Sugary snow is not so sweet.

17th January 2023

(Above) The last part of the approach track through the forest to Beinn a Chaorainn. Skinning from 470m today. The tranquility of the forest belied the wintry day ahead!


(Above) A view towards the start of the East Ridge of Beinn a Chaorainn. Counted a total of six ascentionists enjoying ‘full Scottish conditions’ on the ridge. Quite blowy with snow showers throughout the morning and drifting above 650m in the NW airflow.

Complicated picture of instability today – and for tomorrow, Wednesday, too. The persistent cold temperatures have induced the growth of ‘sugary’-like crystals, or facetted grains, lower in the snowpack. These layers – and there’s more than one – tend not to support the upper layers at all well and collapse, or shear, quite readily. During field tests, I got easier releases today in somewhat thinner new windslab than in the older, deeper windslab formed over the past few days. The deeper stuff is definitely of some concern though. These sugary crystals tend to persist in the snowpack so they’ll be giving us forecasting headaches for the next few days or so.  If you’re going to be out and about in the mountains then conservative route choice is advised. Check the formal report/forecast for guidance.
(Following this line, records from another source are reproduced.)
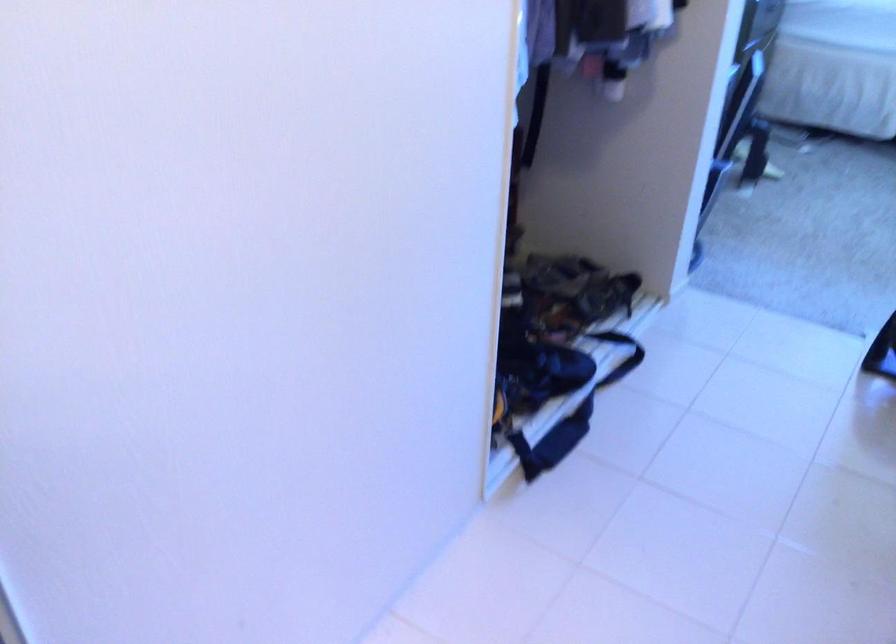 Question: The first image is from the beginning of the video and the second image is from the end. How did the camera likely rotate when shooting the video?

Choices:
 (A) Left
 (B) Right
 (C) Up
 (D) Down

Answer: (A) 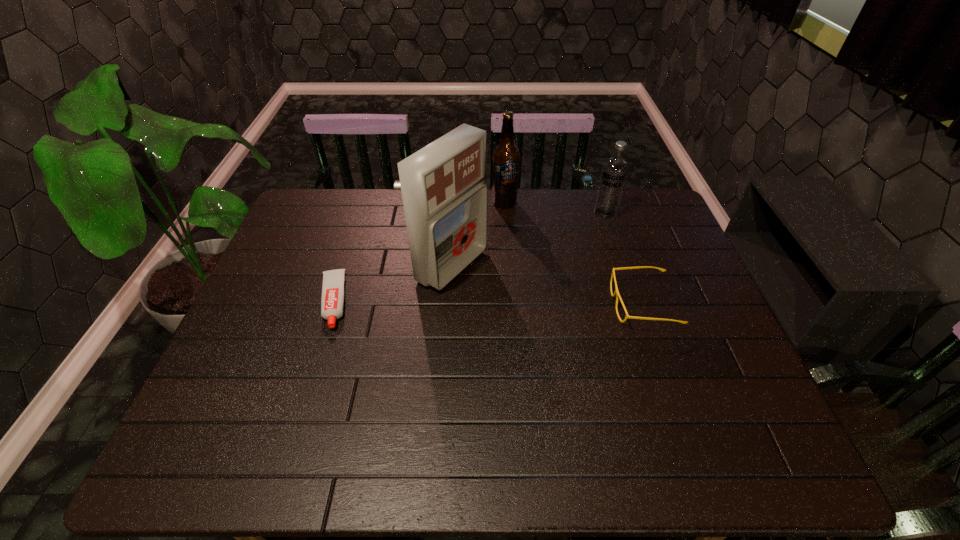 This screenshot has height=540, width=960. In order to click on free space at the far left corner in this screenshot , I will do `click(325, 217)`.

In order to click on vacant region at the far right corner of the desktop in this screenshot , I will do `click(641, 202)`.

Where is `vacant area that lies between the fourth tallest object and the vodka`? The image size is (960, 540). vacant area that lies between the fourth tallest object and the vodka is located at coordinates (624, 259).

You are a GUI agent. You are given a task and a screenshot of the screen. Output one action in this format:
    pyautogui.click(x=<x>, y=<y>)
    Task: Click on the free point between the spectacles and the tallest object
    Image resolution: width=960 pixels, height=540 pixels.
    Given the screenshot: What is the action you would take?
    pyautogui.click(x=547, y=285)

You are a GUI agent. You are given a task and a screenshot of the screen. Output one action in this format:
    pyautogui.click(x=<x>, y=<y>)
    Task: Click on the unoccupied position between the vodka and the beer bottle
    The height and width of the screenshot is (540, 960).
    Given the screenshot: What is the action you would take?
    pyautogui.click(x=555, y=208)

Locate an element on the screen. free spot between the vodka and the fourth shortest object is located at coordinates (555, 208).

I want to click on free space between the tallest object and the second shortest object, so click(547, 285).

Where is `empty location between the toothpaste and the first-aid kit`? The height and width of the screenshot is (540, 960). empty location between the toothpaste and the first-aid kit is located at coordinates coord(393,284).

Identify which object is the fourth nearest to the spectacles. Please provide its 2D coordinates. Your answer should be formatted as a tuple, i.e. [(x, y)], where the tuple contains the x and y coordinates of a point satisfying the conditions above.

[(332, 301)]

Identify which object is located as the nearest to the tallest object. Please provide its 2D coordinates. Your answer should be formatted as a tuple, i.e. [(x, y)], where the tuple contains the x and y coordinates of a point satisfying the conditions above.

[(506, 157)] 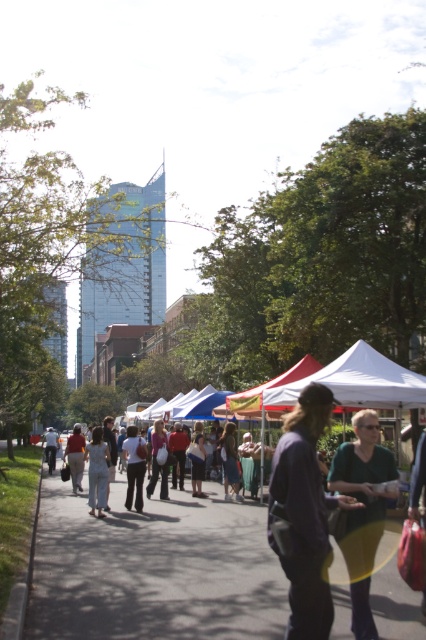 Question: Where is green fabric bag at center located in relation to white cotton shirt at center in the image?

Choices:
 (A) below
 (B) above

Answer: (B)

Question: Which point is closer to the camera?

Choices:
 (A) (249, 401)
 (B) (48, 451)
 (C) (100, 480)
 (D) (129, 444)

Answer: (C)

Question: Which of the following is the closest to the observer?

Choices:
 (A) light blue denim dress at center
 (B) dark purple shirt at center
 (C) green fabric bag at center

Answer: (B)

Question: Does dark purple shirt at center lie in front of red fabric canopy at center?

Choices:
 (A) no
 (B) yes

Answer: (B)

Question: Does dark purple shirt at center have a greater width compared to green fabric bag at center?

Choices:
 (A) yes
 (B) no

Answer: (A)

Question: Estimate the real-world distances between objects in this image. Which object is closer to the red fabric canopy at center?

Choices:
 (A) dark purple shirt at center
 (B) light blue denim dress at center
 (C) light gray pants at center

Answer: (B) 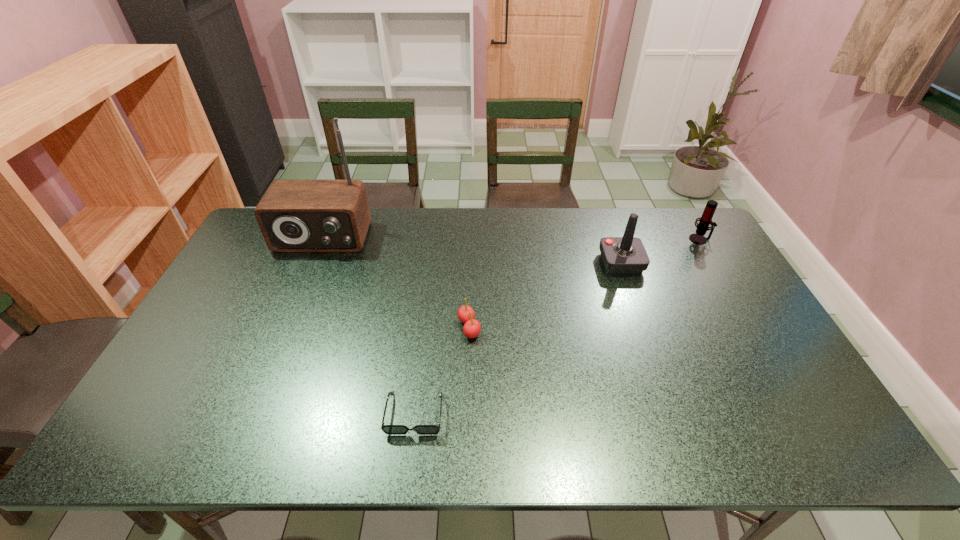 Identify the location of object at the far right corner. The width and height of the screenshot is (960, 540). (705, 220).

What are the coordinates of `vacant space at the far edge of the desktop` in the screenshot? It's located at (568, 226).

Where is `free region at the near edge of the desktop`? The image size is (960, 540). free region at the near edge of the desktop is located at coordinates (279, 436).

What are the coordinates of `vacant space at the left edge of the desktop` in the screenshot? It's located at (163, 388).

Where is `vacant space at the right edge`? The height and width of the screenshot is (540, 960). vacant space at the right edge is located at coordinates (774, 338).

In the image, there is a desktop. Where is `free space at the near left corner`? Image resolution: width=960 pixels, height=540 pixels. free space at the near left corner is located at coordinates coord(172,451).

Identify the location of free space at the far right corner of the desktop. Image resolution: width=960 pixels, height=540 pixels. (662, 214).

At what (x,y) coordinates should I click in order to perform the action: click on vacant space in between the cherry and the radio receiver. Please return your answer as a coordinate pair (x, y). Looking at the image, I should click on (396, 283).

Where is `blank region between the microphone and the second shortest object`? Image resolution: width=960 pixels, height=540 pixels. blank region between the microphone and the second shortest object is located at coordinates (585, 284).

Where is `vacant space that's between the nearest object and the rightmost object`? This screenshot has height=540, width=960. vacant space that's between the nearest object and the rightmost object is located at coordinates (557, 326). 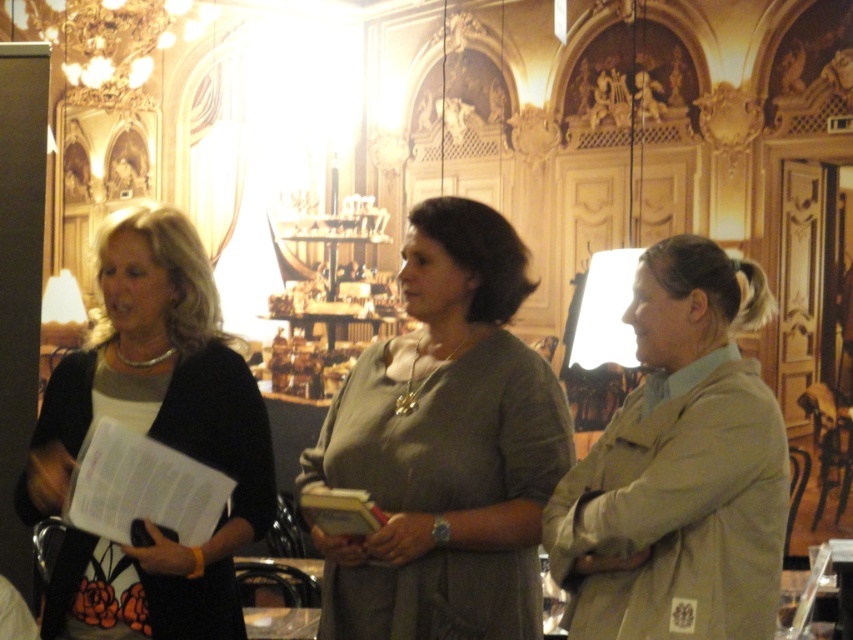 Looking at this image, you are a fashion designer observing the two outfits in the image. Which clothing item, the matte olive green blouse at center or the tan fabric jacket at right, is located to the left of the other?

The matte olive green blouse at center is positioned to the left of the tan fabric jacket at right.

You are a fashion designer observing the two women in the image. The first woman wears a matte black sweater at left, and the second wears a matte olive green blouse at center. Which woman is standing to the right of the other?

The matte olive green blouse at center is positioned on the right side of the matte black sweater at left, so the woman wearing the matte olive green blouse at center is standing to the right of the woman in the matte black sweater at left. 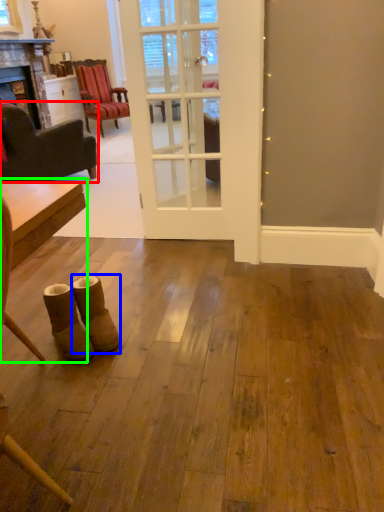 Question: Based on their relative distances, which object is farther from chair (highlighted by a red box)? Choose from footwear (highlighted by a blue box) and table (highlighted by a green box).

Choices:
 (A) footwear
 (B) table

Answer: (B) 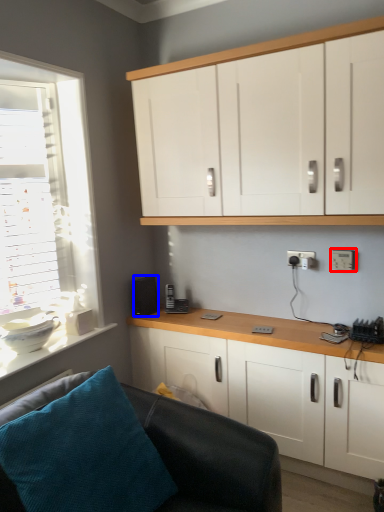 Question: Among these objects, which one is nearest to the camera, electric outlet (highlighted by a red box) or speaker (highlighted by a blue box)?

Choices:
 (A) electric outlet
 (B) speaker

Answer: (A) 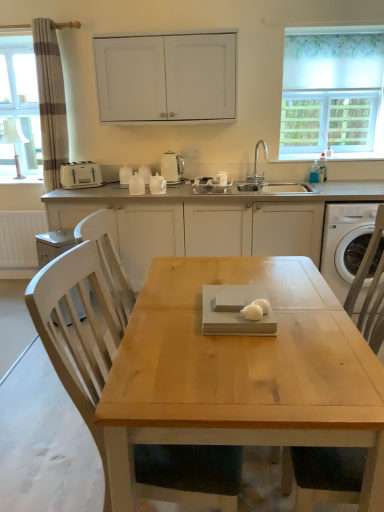 Question: From a real-world perspective, is white plastic dishwasher at lower left located beneath light wood chair at center?

Choices:
 (A) yes
 (B) no

Answer: (A)

Question: Does white plastic dishwasher at lower left have a greater width compared to light wood chair at center?

Choices:
 (A) yes
 (B) no

Answer: (B)

Question: Considering the relative sizes of white plastic dishwasher at lower left and light wood chair at center in the image provided, is white plastic dishwasher at lower left smaller than light wood chair at center?

Choices:
 (A) yes
 (B) no

Answer: (A)

Question: Can you confirm if white plastic dishwasher at lower left is shorter than light wood chair at center?

Choices:
 (A) no
 (B) yes

Answer: (B)

Question: Does white plastic dishwasher at lower left turn towards light wood chair at center?

Choices:
 (A) yes
 (B) no

Answer: (B)

Question: From the image's perspective, is silver metallic faucet at sink right above or below white plastic washing machine at right?

Choices:
 (A) below
 (B) above

Answer: (B)

Question: Considering the positions of point (266, 157) and point (334, 271), is point (266, 157) closer or farther from the camera than point (334, 271)?

Choices:
 (A) farther
 (B) closer

Answer: (A)

Question: Is silver metallic faucet at sink right situated inside white plastic washing machine at right or outside?

Choices:
 (A) outside
 (B) inside

Answer: (A)

Question: In terms of width, does silver metallic faucet at sink right look wider or thinner when compared to white plastic washing machine at right?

(Above) A shaft of light pierces the wintry gloom. Looking over to Coire nan Laogh when in retreat from Beinn a Chaorainn. Quite a wild and remote spot on our patch. Definitely feels a bit ‘out there’.  When easterly winds blow, SAIS Creag Meagaidh forecasters are drawn to that bleak and unwelcoming place for a look at one of our very, very few avalanche-prone west aspects.


(Above) Looking over towards the Grey Coires, with the pyramidal peak of Stob Ban prominent. The weather cheered up on the homeward leg in the afternoon. Typical! Judging by today’s SAIS Glencoe blog posting, places further west had a bit of ‘candyfloss and postcards’ weather, at least for a few hours.


(Above) Stopped in the Aberarder car park to snatch a shot of Balloon Gully, which is actually a shallow re-entrant carved into the sidewall of Coire Ardair. It often catches quite a lot of snow (and produces avalanches), and today – for the first time this season – had a cornice over the length of it. Its location is shown on the map extract below.


(Above) L to R The Creag Mhor ridge and the bulk of Sron a Ghoire as viewed from just east of Kinlochlaggan today. Quite a wintry scene.


(Above) The Carn Liath massif with Coire nan Gall left, Coire Dubh centre, and Coire a Bheinn right viewed from Blargie nr Laggan.